Dem Anliegen der Diskutanten, Bestimmungen der „anderen“ Ethnologie vorzunehmen, die unterschätzten Veränderungen der Feldforschungspraxis explizit zu machen, um etablierte Normen und Formen problematisierend zu wandeln (S. 53), widmen sich fünf der sieben Dialoge. Dabei sind zwei Aspekte zentral: 1. die Temporalität der Feldforschung und 2. die Frage nach der Lehre zeitgenössischer Forschung. Rabinow et al. kritisieren, dass nach Writing Culture zwar die Adäquatheit ethnographischer Standardformen problematisiert wurde und das „Kulturelle“ als semiotischer Differenzmarker an die Stelle des unhaltbaren Begriffs „Kultur“ getreten ist (S. 106ff.), doch die damit verbundene Problematisierung der Feldforschung als solcher „has hardly occurred at all“ (S. 25), weshalb die Writing-Culture-Debatte weiterhin aktuell ist (S. 53, 96f.).

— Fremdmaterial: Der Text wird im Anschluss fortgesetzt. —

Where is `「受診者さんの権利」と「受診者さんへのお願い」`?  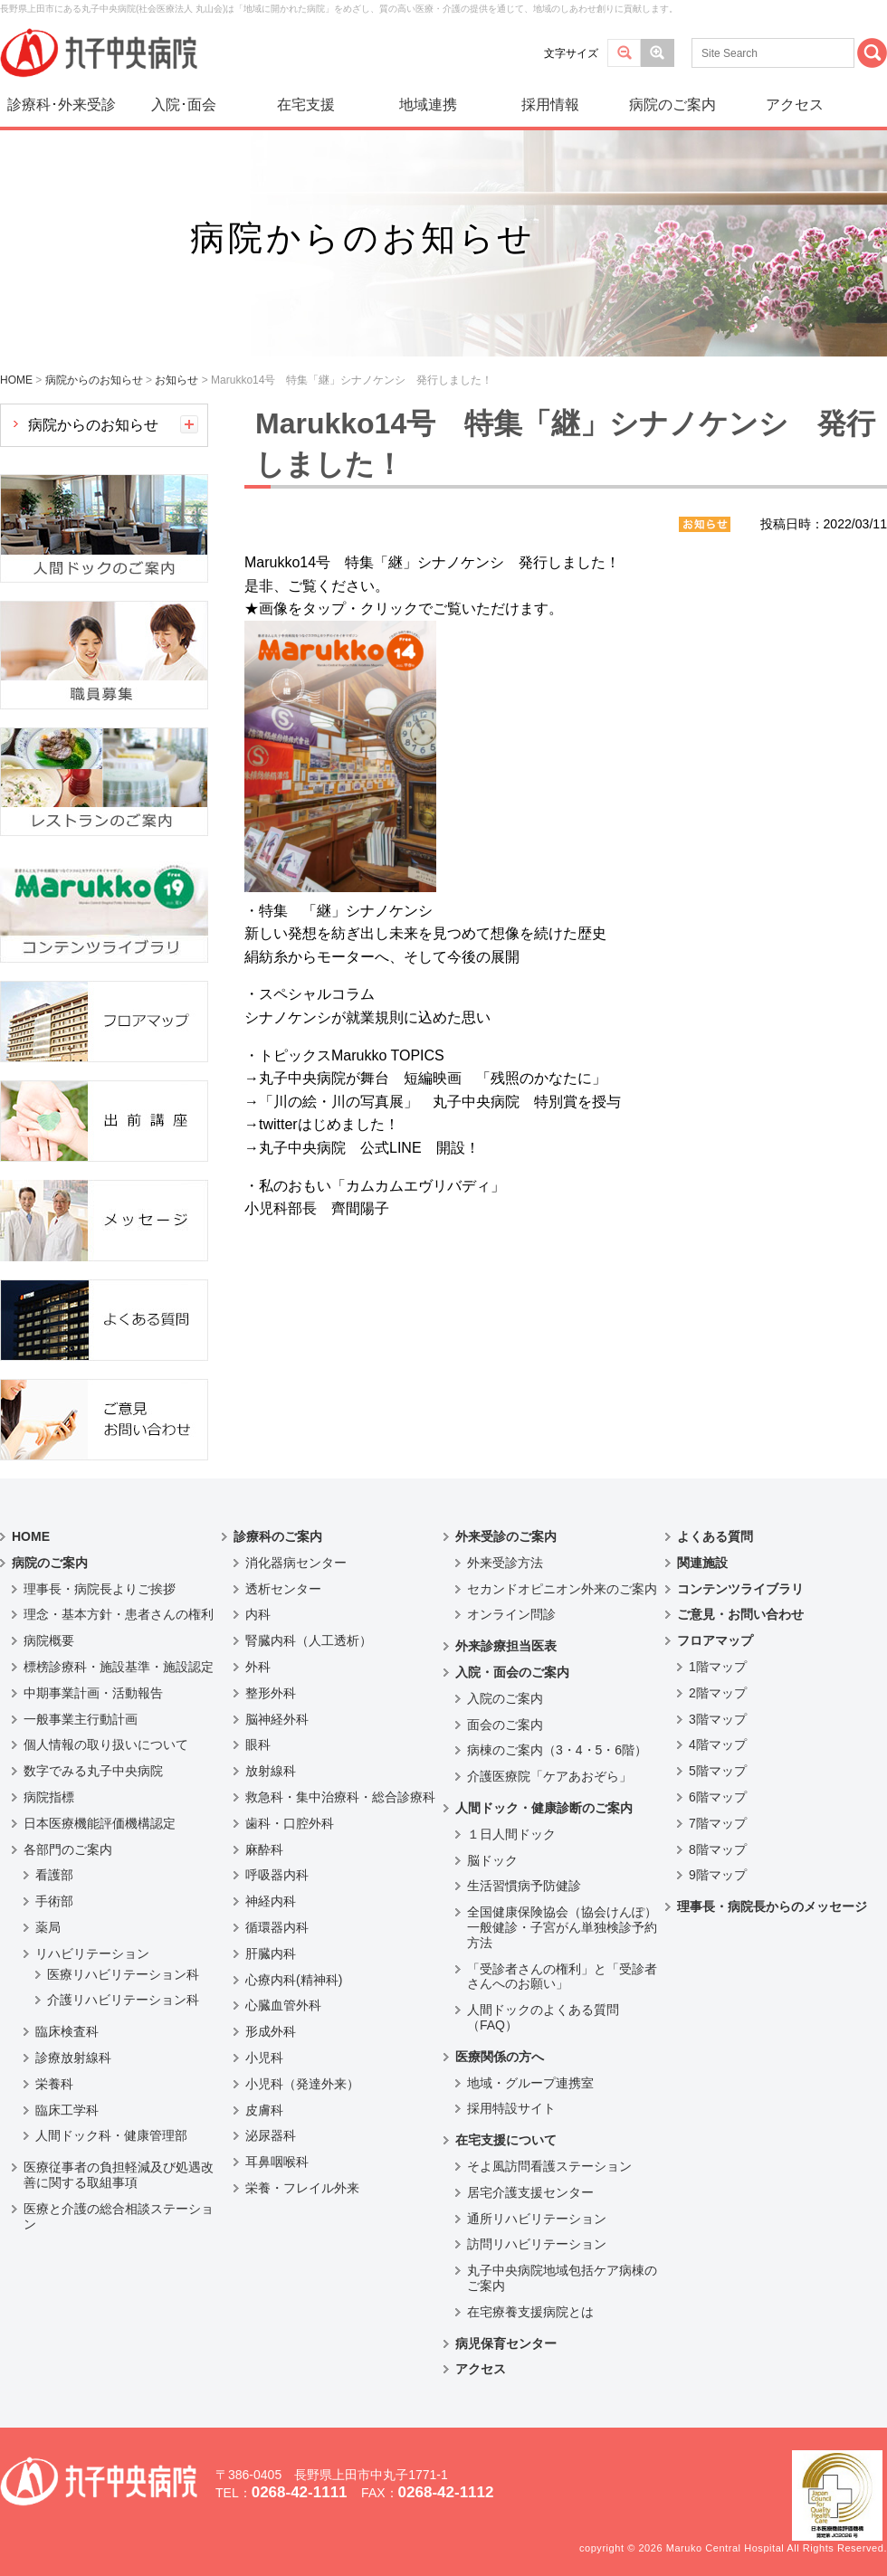 「受診者さんの権利」と「受診者さんへのお願い」 is located at coordinates (562, 1976).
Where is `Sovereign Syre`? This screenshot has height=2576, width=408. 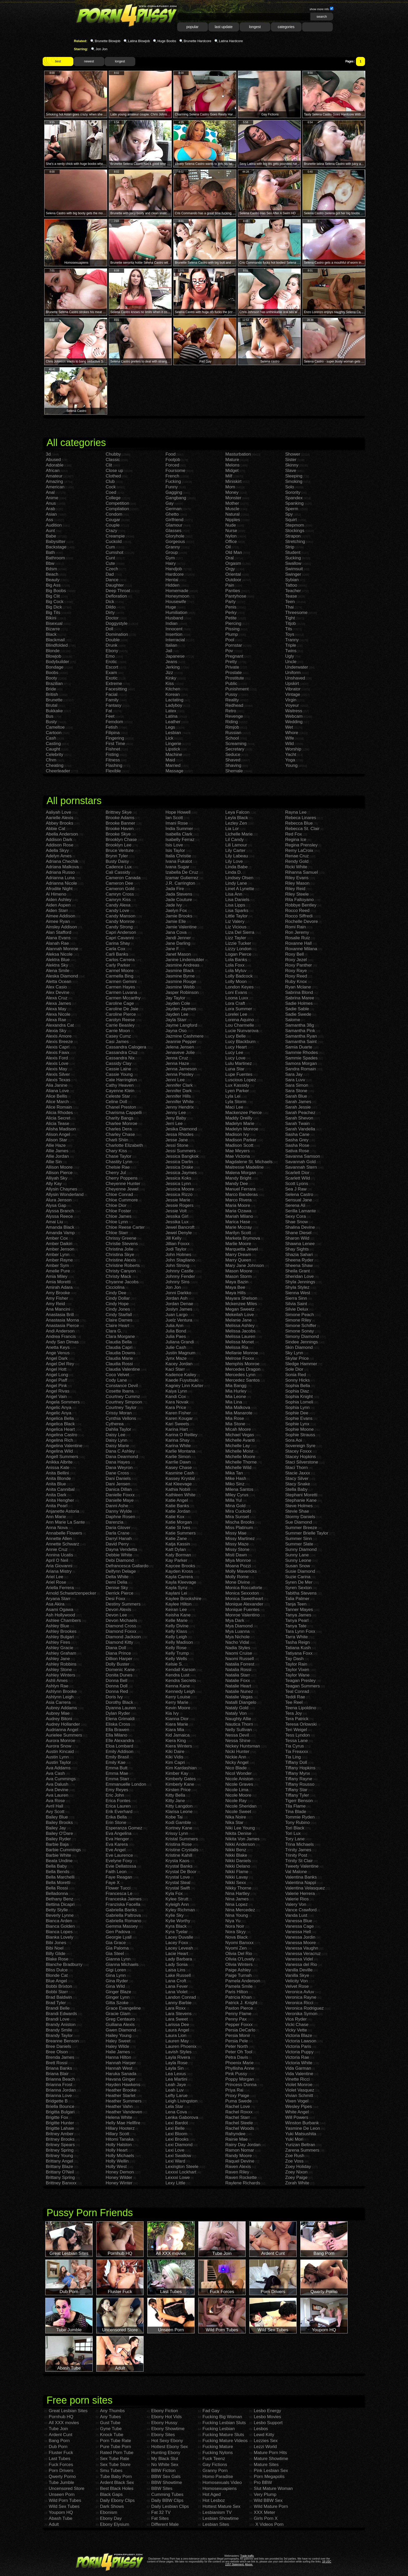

Ihre Diskussion der Temporalität der Feldforschung fußt auf der um 1970 einsetzenden Kritik, Ethnologie negiere die „Gleichzeitigkeit“ der untersuchten „Anderen“, indem deren Verortetsein in der kapitalistischen Welt ausgeblendet bleibe (S. 7, 29, 60f.). Doch auch „moderne“ Forschungsthemen wie Technowissenschaften, Warenkonsum, Eliten, Unternehmen, Diskurse, Börsen, staatliche Gewalt oder Medien erforderten eine „‚retemporalization‘ of the anthropological subject“ (S. 28f.). Das Potential ethnologischer Feldforschung bestünde nun darin, Gegenwart als dynamisches Praxisphänomen erfahren zu können, das nach Raymond Williams dominante, residuale und emergierende Attribute aufweise (S. 93f., 102f.). Insofern zeige der titelgebende Begriff des Zeitgenössischen auf das bislang ausgeblendete Emergierende der Gegenwart, das sowohl deckungsgleich mit dem Modernen als auch different davon sei (S. 57).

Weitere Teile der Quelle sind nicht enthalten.